Embora a regulamentação tenha aberto portas para uma nova era de entretenimento no Brasil, é crucial que todos — do governo às famílias — estejam cientes dos riscos associados ao vício em jogos de aposta. Diferentemente de muitos países onde a cultura de apostas é mais madura, no Brasil a população carece de educação financeira, o que a torna mais vulnerável a armadilhas econômicas.
Dicas de orientação
- Controle do orçamento: mantenha um monitoramento rigoroso das finanças pessoais e dos filhos.
- Vigilância em dispositivos: verifique se há jogos instalados nos celulares de menores e remova-os, pois são proibidos para essa faixa etária.
- Estabeleça limites: defina e respeite limites claros de gastos com apostas.
- Gastos planejados: não aposte além do previsto. Considere esse valor como lazer, nunca comprometendo necessidades essenciais.
- Limite de tempo: controle a frequência de jogos. Algumas plataformas oferecem ferramentas para isso, mas é necessário configurá-las.
- Evite gastos excessivos: mantenha-se dentro do que pode pagar.
- Evite empréstimos: nunca peça dinheiro emprestado para apostar.
- Cuidado com cartões de crédito: não utilize crédito ou cheque especial para esse fim.
- Reconhecimento do vício: esteja atento aos sinais e saiba identificá-los.
- Jogue com clareza: entenda as regras e probabilidades antes de apostar.
- Aposte com responsabilidade: lembre-se de que apostas não são fonte de renda, mas sim entretenimento de alto risco.
- Escolha plataformas confiáveis: verifique se a empresa é autorizada pelo Ministério da Fazenda e cumpre normas de jogo responsável.
- Verifique licenças: antes de se cadastrar, confira as políticas de segurança do site.
Sinais de alerta do vício
- Necessidade constante de apostar.
- Mentir sobre as apostas ou escondê-las de amigos e familiares.
- Ansiedade ou irritabilidade ao ficar sem jogar.
- Dificuldade em se desconectar.
- Apostar para escapar de problemas.
- Usar jogos para lidar com estresse ou solidão.
- Tentar recuperar perdas apostando mais.
Se você ou alguém próximo se identifica com esses sinais, é hora de buscar ajuda profissional, terapêutica e, em alguns casos, até aconselhamento jurídico. O atendimento deve garantir confidencialidade para tratar o tema com segurança.
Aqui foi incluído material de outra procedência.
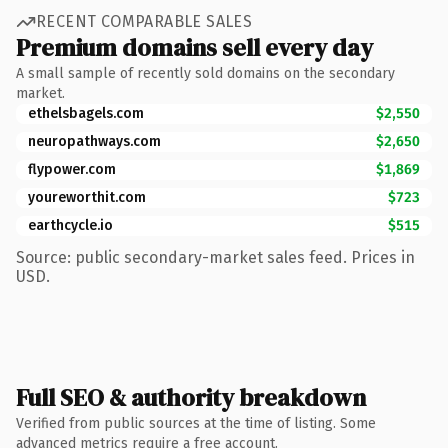
RECENT COMPARABLE SALES
Premium domains sell every day
A small sample of recently sold domains on the secondary
market.
ethelsbagels.com
$2,550
neuropathways.com
$2,650
flypower.com
$1,869
youreworthit.com
$723
earthcycle.io
$515
Source: public secondary-market sales feed. Prices in
USD.
Full SEO & authority breakdown
Verified from public sources at the time of listing. Some
advanced metrics require a free account.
Embora os impactos socioeconômicos das apostas ainda sejam incertos, é evidente que a legalização das bets, em um país como o Brasil — marcado por profundas desigualdades sociais —, pode levar ao aumento do endividamento. A regulamentação atual pode ser vista como uma decisão precipitada do governo, interessada em ampliar receitas sem antes priorizar a redução de gastos públicos. Assim, as bets correm o risco de se tornarem um novo vilão nas tragédias financeiras e emocionais de muitas famílias.